Pelo fato de minha mãe ser empregada doméstica, muitas vezes ela recebia da patroa coisas diversas, já usadas, para trazer para casa, roupas, sapatos, tênis, brinquedos e sobras de comida.... Mas, o que marcou foi o fato de, um dia, após uma faxina ela ter recebido uma sacola de livros, trouxe pra casa, o pacote me despertou atenção e a partir dali eu dei início a minha jornada no mundo da leitura.

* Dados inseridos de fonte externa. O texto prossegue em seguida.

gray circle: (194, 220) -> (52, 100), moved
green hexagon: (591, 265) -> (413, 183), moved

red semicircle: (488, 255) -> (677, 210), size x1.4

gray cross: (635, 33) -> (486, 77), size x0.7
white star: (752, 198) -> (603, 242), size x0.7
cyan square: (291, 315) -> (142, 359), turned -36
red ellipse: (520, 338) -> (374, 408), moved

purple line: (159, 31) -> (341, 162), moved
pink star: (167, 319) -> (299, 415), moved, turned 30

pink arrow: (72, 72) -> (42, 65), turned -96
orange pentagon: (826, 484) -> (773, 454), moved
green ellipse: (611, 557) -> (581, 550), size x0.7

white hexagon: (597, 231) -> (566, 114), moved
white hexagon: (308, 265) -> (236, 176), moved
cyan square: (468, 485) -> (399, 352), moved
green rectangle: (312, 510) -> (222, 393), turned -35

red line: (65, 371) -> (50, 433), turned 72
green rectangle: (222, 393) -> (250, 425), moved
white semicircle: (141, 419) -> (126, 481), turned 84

Lembro-me bem que, no pacote, havia os livros  História da Cidade do Natal, de Luís da Câmara Cascudo, O Caçador de Jandairas, de Manoel Onofre Jr, A Botija, de Clotilde Tavares, além de livros de Carlos Fialho e Pablo Capistrano.  Então, daí, começou a surgir em mim uma necessidade de conhecer o conteúdo dessas obras, que eu achava as capas tão bonitas.                                                                                                                                                                                                                                                                                      

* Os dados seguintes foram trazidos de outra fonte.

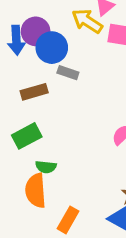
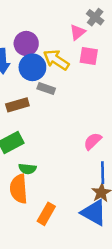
yellow arrow: (87, 21) -> (56, 60), moved
purple circle: (36, 31) -> (26, 43), moved

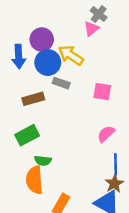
gray cross: (95, 17) -> (99, 14), moved
pink square: (89, 56) -> (102, 92), moved

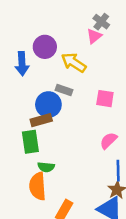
blue circle: (48, 63) -> (48, 105), moved
brown rectangle: (33, 99) -> (41, 120), moved
green rectangle: (27, 135) -> (30, 142), turned -70

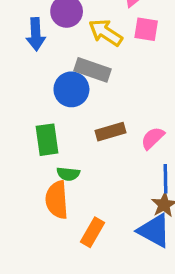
gray rectangle: (64, 90) -> (93, 70), size x1.5
pink square: (105, 99) -> (146, 29), moved
brown rectangle: (41, 120) -> (110, 132), moved

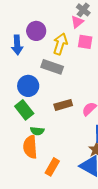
yellow arrow: (106, 33) -> (60, 44), turned 75
blue circle: (71, 89) -> (28, 86), moved
green rectangle: (47, 140) -> (24, 110), turned -30

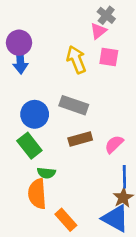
purple circle: (36, 31) -> (19, 43), moved
yellow arrow: (60, 44) -> (76, 60), turned -40
gray rectangle: (52, 67) -> (74, 105), moved
orange rectangle: (52, 167) -> (66, 220), turned -72

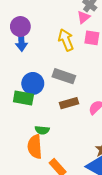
green rectangle: (29, 146) -> (23, 98), moved, turned -42

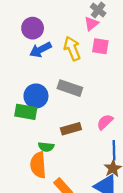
purple circle: (20, 27) -> (33, 28), moved
blue arrow: (21, 41) -> (40, 50), moved, turned 66
brown rectangle: (69, 103) -> (71, 129), moved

6.      Quando veio a perceber que estava progredindo e a ver que valia a pena se dedicar à leitura?

Quando adulto, quando já tinha comprado bastante livros, em sebos da capital, e lido boa parte deles, senti que era hora de fazer um supletivo, EJA, Educação de Jovens e Adultos, pois, a princípio eu imaginava, que, com um diploma escolar na mão, eu conseguiria um emprego melhor, já que muitas vezes eu vivia de trabalhos informais, ou seja de “bicos”.  Quando comecei a tirar notas muito altas nas provas da EJA, eu percebi que tinha bastante potencial para os estudos formais. Passei três anos no EJA, até decidir que era tempo de fazer o vestibular, ENEM.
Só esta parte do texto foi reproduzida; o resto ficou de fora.